When her younger sisters arrived back from Fontevrault in 1748-50, she became the head of the group of the four unmarried, younger sisters; the others were Madame Victoire, Madame Sophie and Madame Louise. The King referred to them by nicknames: he called Madame Adelaide ‘Logue’ [Tatters], Madame Victoire ‘Coche’ [Piggy], Madame Sophie, ‘Graille’ [Mite], and Madame Louise, ‘Chiffie’ [Rubbish].[6]

Adélaïde was described as an intelligent beauty; to her appearance an ephemeral, "striking and disturbing beauty of the Bourbon type characterized by elegance", with "large dark eyes at once passionate and soft", and to her personality as extremely haughty, with a dominant and ambitious character with a strong will, who came to dominate her younger siblings: "Madame Adelaide had more mind than Madame Victoire; but she was altogether deficient in that kindness which alone creates affection for the great, abrupt manners, a harsh voice, and a short way of speaking, rendering her more than imposing.
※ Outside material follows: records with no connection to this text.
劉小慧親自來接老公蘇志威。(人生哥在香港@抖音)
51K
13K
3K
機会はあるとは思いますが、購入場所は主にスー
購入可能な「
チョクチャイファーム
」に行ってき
She carried the idea of the prerogative of rank to a high pitch."[6] A childhood anecdote mention how she, the age of eleven, expressed her desire to defeat the English by the method described in Judith And Holofernes in the Bible.[2] She was the only one of the unmarried sisters with political ambition, and she attempted unsuccessfully to gain political influence through her father the king, her brother the Dauphin, and eventually through her nephew, the next Dauphin.[7]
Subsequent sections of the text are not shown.